= Beginning of Section =

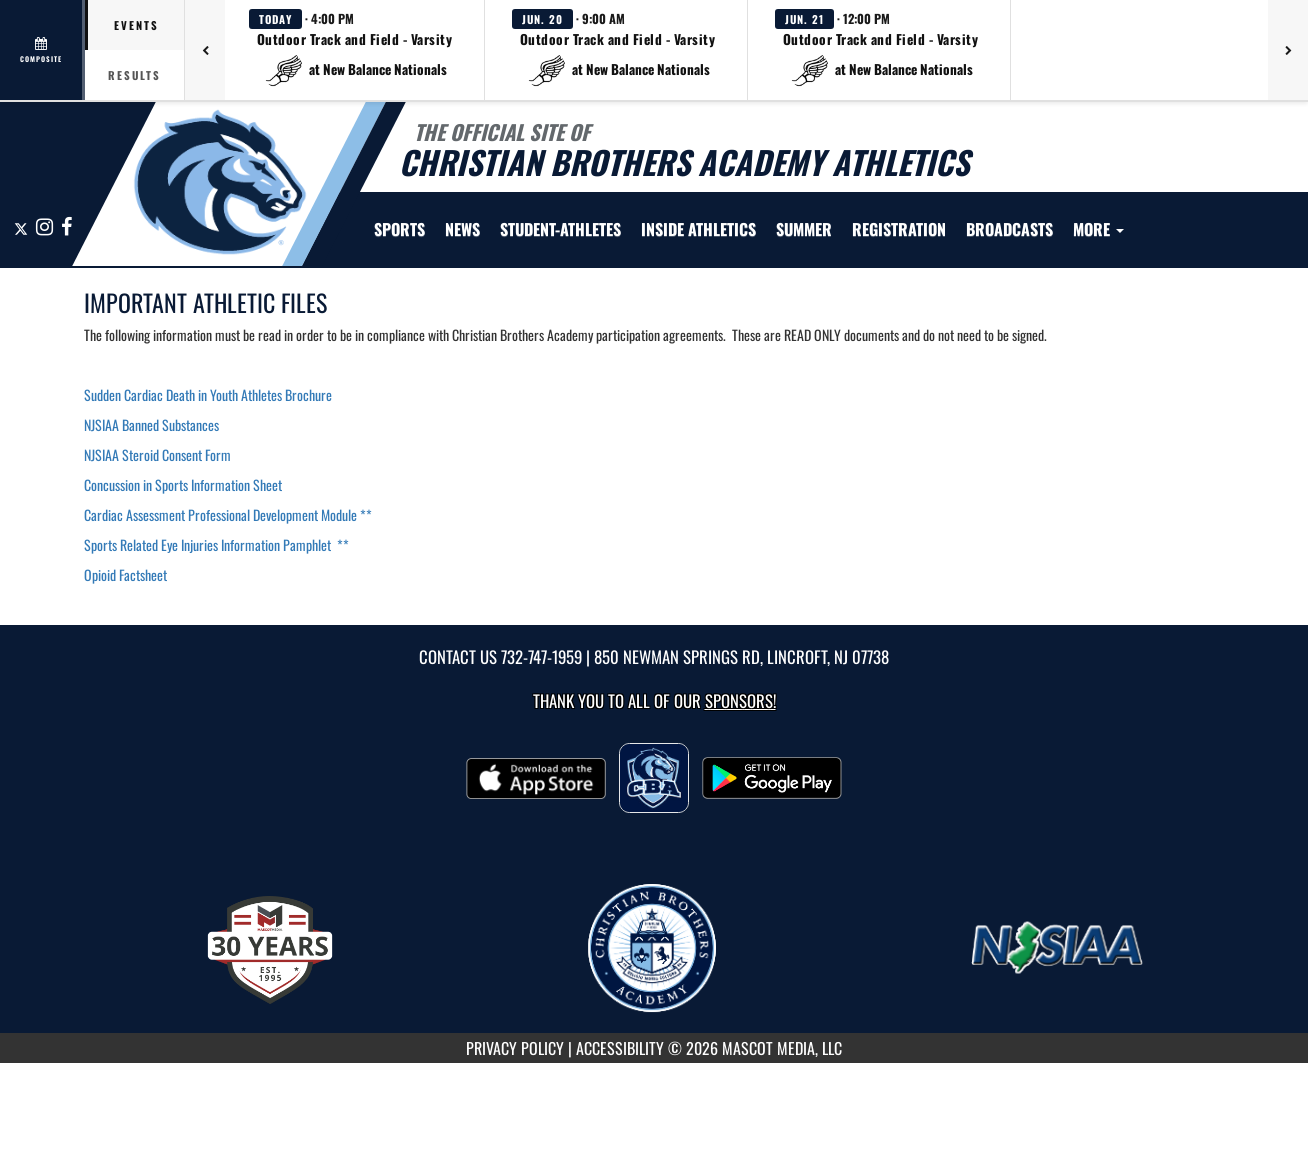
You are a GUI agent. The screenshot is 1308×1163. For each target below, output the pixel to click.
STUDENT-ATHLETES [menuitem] (560, 229)
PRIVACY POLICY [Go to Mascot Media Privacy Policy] (515, 1048)
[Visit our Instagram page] (46, 227)
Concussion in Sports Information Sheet (183, 484)
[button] (355, 50)
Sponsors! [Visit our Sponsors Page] (740, 700)
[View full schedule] (42, 50)
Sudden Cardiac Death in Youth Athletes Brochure (209, 394)
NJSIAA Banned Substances (151, 424)
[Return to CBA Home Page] (219, 182)
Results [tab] (134, 75)
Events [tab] (136, 25)
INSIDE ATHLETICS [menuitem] (698, 229)
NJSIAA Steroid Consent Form (157, 454)
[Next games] (1288, 50)
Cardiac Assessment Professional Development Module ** (228, 514)
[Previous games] (205, 50)
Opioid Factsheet (125, 574)
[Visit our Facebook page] (66, 227)
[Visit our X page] (22, 227)
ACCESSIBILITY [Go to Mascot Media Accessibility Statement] (620, 1048)
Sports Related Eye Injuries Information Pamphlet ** (216, 544)
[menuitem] (462, 229)
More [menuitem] (1098, 229)
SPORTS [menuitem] (399, 229)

= End of Section =

Above are some lines. Repeat exactly, and only, those from the line that has "Results [tab] (134, 75)" through the line that has "[Visit our X page] (22, 227)".

_RESPONSE TO THIS EXERCISE:_
Results [tab] (134, 75)
Events [tab] (136, 25)
INSIDE ATHLETICS [menuitem] (698, 229)
NJSIAA Steroid Consent Form (157, 454)
[Next games] (1288, 50)
Cardiac Assessment Professional Development Module ** (228, 514)
[Previous games] (205, 50)
Opioid Factsheet (125, 574)
[Visit our Facebook page] (66, 227)
[Visit our X page] (22, 227)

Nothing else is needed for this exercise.